I have been having a long hard look at the serialization of data to storage in Sakai. Back in 2.4 I noticed while testing Content Hosting DAV for search that there was quite a lot of GC activity. A bit of profling (with YourKit, thanks for the OS license ) showed that about 400 > 500 MB was going through the GC per upload in big worksite due to quota caluclations. This isnt quite as bad as it sounds since objects going through the heap quickly dont cost anything. However, this is not good.
So in 2.4 we put a caching fix that would mean that this would only happen once every ten minutes of upload activity. But this made me think about what was going wrong. Once again YourKit showed that the DOM parser was at fault.
A bit of free memory calculation around the serializer and parser parts of the route to and from the database shows that each entity is taking 2-3ms and consuming 300-400KB of heap, hence site with 1000 resources consumes 400MB.
When Cocoon 1 came out it was slow. It used DOM. Cocoon 2 came out with SAX and was much faster. So step 1, convert to a SAX parser for reading the entities. This dropped the parse time to about 1ms and the heap requirements down to 40K. An Ok speedup, but I have a gut feeling that this is still too slow. Writng the block, still using a DOM costed 4ms and 70K.
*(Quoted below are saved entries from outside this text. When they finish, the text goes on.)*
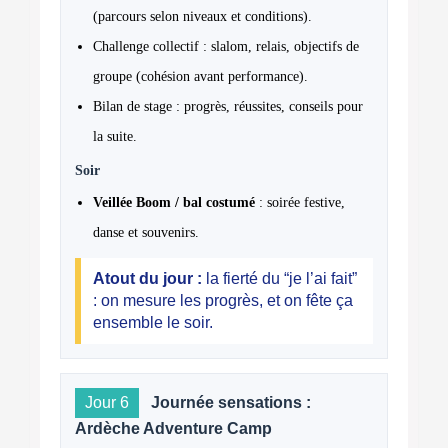
(parcours selon niveaux et conditions).
Challenge collectif : slalom, relais, objectifs de
groupe (cohésion avant performance).
Bilan de stage : progrès, réussites, conseils pour
la suite.
Soir
Veillée Boom / bal costumé
: soirée festive,
danse et souvenirs.
Atout du jour :
la fierté du “je l’ai fait”
: on mesure les progrès, et on fête ça
ensemble le soir.
Jour 6
Journée sensations :
Ardèche Adventure Camp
So yesterday, I started to write a serializing infrastructure that would not use XML, but would parse into a binary format. The early unit tests were showing that a parser and seriaiser based on DataOutputStream and DataInputStream under load was taking about 0.000020ms per entity with a 35 byte overhead per entity. By overhead, I mean the extra memory required for parsing, and not the memory required for the input data or output data. My methodology was probably flawed although these results looked like it was worth persuing.
So with the above parser the a large DAV upload, which hammers CHS generated the following metrics for serialize and parse, Parse, ie read the data from the database into an entity object, 62us-70us for parse to entity requiring about 4K per entity. Serialize 49us and 6K.
NFO: Average direct Parse now 0.06278688524590163ms 4706.255300546448 bytes (2007-09-07 22:59:54,014 http-8080-Processor23_org.sakaiproject.util.BaseDbSingleStorage)
INFO: Average direct Parse now 0.07424657534246576ms 4538.613698630137 bytes (2007-09-07 22:59:54,487 http-8080-Processor23_org.sakaiproject.util.BaseDbSingleStorage)
INFO: Average Serialization now 0.049322033898305084ms 6768.359322033898 bytes (2007-09-07 22:59:54,787 http-8080-Processor23_org.sakaiproject.util.BaseDbSingleStorage)
INFO: Average direct Parse now 0.06304347826086956ms 4680.677826086957 bytes (2007-09-07 22:59:56,718 http-8080-Processor23_org.sakaiproject.util.BaseDbSingleStorage)
INFO: Average direct Parse now 0.07405405405405406ms 4757.4648648648645 bytes (2007-09-07 22:59:59,191 http-8080-Processor22_org.sakaiproject.util.BaseDbSingleStorage)
The modifications can read either XML or the binary format, and can be configured to write either XML or binary. Obviously if you write XML then you loose all the advantages. The data is still stored in the same CLOB database columns, but it just looks different, as below.
^/group/7f33526e-446f-4fca-80f6-f9dc0b48b7a1/caret/darwinfiles/caret-files/vol14/set/v14jun.amp )org.sakaiproject.content.types.fileUpload inherited
d e DAV:creationdate 20070907215527865 e CHEF:is-collection false e DAV:getlastmodified 20070907215527866 e DAV:getcontenttype application/octet-stream e DAV:getcontentlength 103371 e DAV:displayname
v14jun.amp e CHEF:copyright >copyright (c) 2007, Sakai Administrator. All Rights Reserved. e
CHEF:creator admin e CHEF:modifiedby admin application/octet-stream ?? 1/2007/250/21/2932b7bf-e41f-478b-00c7-d30f298a58d3
Disadvantages ? Well the format of serialization is not XML, Srings are still readable, but you probably need the serialization classes to make real use of it. I have structured these so they can roun outside Sakia.